[Numpy-discussion] align `choices` and `sample` with Python `random` module
Warren Weckesser
warren.weckesser at gmail.com
Tue Dec 11 13:50:26 EST 2018
On Tue, Dec 11, 2018 at 1:37 PM Warren Weckesser <warren.weckesser at gmail.com>
wrote:
>
>
> On Tue, Dec 11, 2018 at 10:32 AM Ralf Gommers <ralf.gommers at gmail.com>
> wrote:
>
>>
>>
>> On Mon, Dec 10, 2018 at 10:27 AM Warren Weckesser <
>> warren.weckesser at gmail.com> wrote:
>>
>>>
>>>
>>> On 12/10/18, Ralf Gommers <ralf.gommers at gmail.com> wrote:
>>> > On Sun, Dec 9, 2018 at 2:00 PM Alan Isaac <alan.isaac at gmail.com>
>>> wrote:
>>> >
>>> >> I believe this was proposed in the past to little enthusiasm,
>>> >> with the response, "you're using a library; learn its functions".
>>> >>
>>> >
>>> > Not only that, NumPy and the core libraries around it are the standard
>>> for
>>> > numerical/statistical computing. If core Python devs want to replicate
>>> a
>>> > small subset of that functionality in a new Python version like 3.6, it
>>> > would be sensible for them to choose compatible names. I don't think
>>> > there's any justification for us to bother our users based on new
>>> things
>>> > that get added to the stdlib.
>>> >
>>> >
>>> >> Nevertheless, given the addition of `choices` to the Python
>>> >> random module in 3.6, it would be nice to have the *same name*
>>> >> for parallel functionality in numpy.random.
>>> >>
>>> >> And given the redundancy of numpy.random.sample, it would be
>>> >> nice to deprecate it with the intent to reintroduce
>>> >> the name later, better aligned with Python's usage.
>>> >>
>>> >
>>> > No, there is nothing wrong with the current API, so I'm -10 on
>>> deprecating
>>> > it.
>>>
>>> Actually, the `numpy.random.choice` API has one major weakness. When
>>> `replace` is False and `size` is greater than 1, the function is actually
>>> drawing a *one* sample from a multivariate distribution. For the other
>>> multivariate distributions (multinomial, multivariate_normal and
>>> dirichlet), `size` sets the number of samples to draw from the
>>> distribution. With `replace=False` in `choice`, size becomes a *parameter*
>>> of the distribution, and it is only possible to draw one (multivariate)
>>> sample.
>>>
>>
>> I'm not sure I follow. `choice` draws samples from a given 1-D array,
>> more than 1:
>>
>> In [12]: np.random.choice(np.arange(5), size=2, replace=True)
>> Out[12]: array([2, 2])
>>
>> In [13]: np.random.choice(np.arange(5), size=2, replace=False)
>> Out[13]: array([3, 0])
>>
>> The multivariate distribution you're talking about is for generating the
>> indices I assume. Does the current implementation actually give a result
>> for size>1 that has different statistic properties from calling the
>> function N times with size=1? If so, that's definitely worth a bug report
>> at least (I don't think there is one for this).
>>
>>
> There is no bug, just a limitation in the API.
>
> When I draw without replacement, say, three values from a collection of
> length five, the three values that I get are not independent. So really,
> this is *one* sample from a three-dimensional (discrete-valued)
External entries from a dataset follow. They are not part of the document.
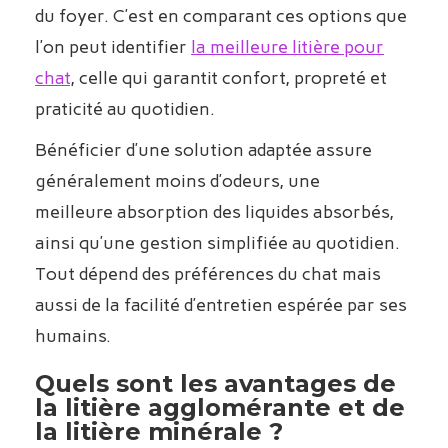
du foyer. C’est en comparant ces options que
l’on peut identifier
la meilleure litière pour
chat
, celle qui garantit confort, propreté et
praticité au quotidien.
Bénéficier d’une solution adaptée assure
généralement moins d’odeurs, une
meilleure absorption des liquides absorbés,
ainsi qu’une gestion simplifiée au quotidien.
Tout dépend des préférences du chat mais
aussi de la facilité d’entretien espérée par ses
humains.
Quels sont les avantages de
la litière agglomérante et de
la litière minérale ?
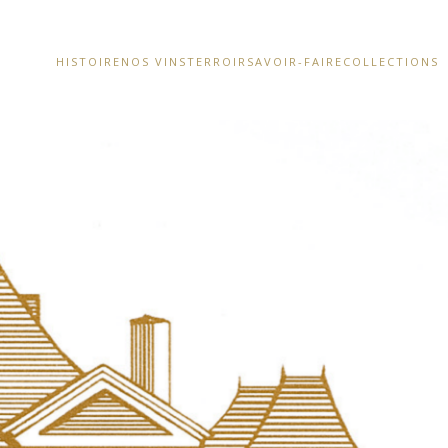
HISTOIRE
NOS VINS
TERROIR
SAVOIR-FAIRE
COLLECTIONS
> distribution. The problem with the current API is that I can't get
> multiple samples from this three-dimensional distribution in one call. If
> I need to repeat the process six times, I have to use a loop, e.g.:
>
> >>> samples = [np.random.choice([10, 20, 30, 40, 50], replace=False,
> size=3) for _ in range(6)]
>
> With the `select` function I described in my previous email, which I'll
> call `random_select` here, the parameter that determines the number of
> items per sample, `nsample`, is separate from the parameter that determines
> the number of samples, `size`:
>
> >>> samples = random_select([10, 20, 30, 40, 50], nsample=3, size=6)
> >>> samples
> array([[30, 40, 50],
> [40, 50, 30],
> [10, 20, 40],
> [20, 30, 50],
> [40, 20, 50],
> [20, 10, 30]])
>
> (`select` is a really bad name, since `numpy.select` already exists and is
> something completely different. I had the longer name `random.select` in
> mind when I started using it. "There are only two hard problems..." etc.)
>
>
As I reread this, I see another naming problem: "sample" is used to mean
different things. In my description above, I referred to one "sample" as
the length-3 sequence generated by one call to `numpy.random.choice([10,
20, 30, 40, 50], replace=False, size=3)`, but in `random_select`, `nsample`
refers to the length of each sequence generated. I use the name 'nsample'
to be consistent with `numpy.random.hypergeometric`. I hope the output of
the `random_select` call shown above makes clear the desired behavior.
Warren
Warren
>
>
>
>> Cheers,
>> Ralf
>>
>>
>>
>>> I thought about this some time ago, and came up with an API that
>>> eliminates the boolean flag, and separates the `size` argument from the
>>> number of items drawn in one sample, which I'll call `nsample`. To avoid
>>> creating a "false friend" with the standard library and with numpy's
>>> `choice`, I'll call this function `select`.
>>>
>>> Here's the proposed signature and docstring. (A prototype
>>> implementation is in a gist at
>>> https://gist.github.com/WarrenWeckesser/2e5905d116e710914af383ee47adc2bf.)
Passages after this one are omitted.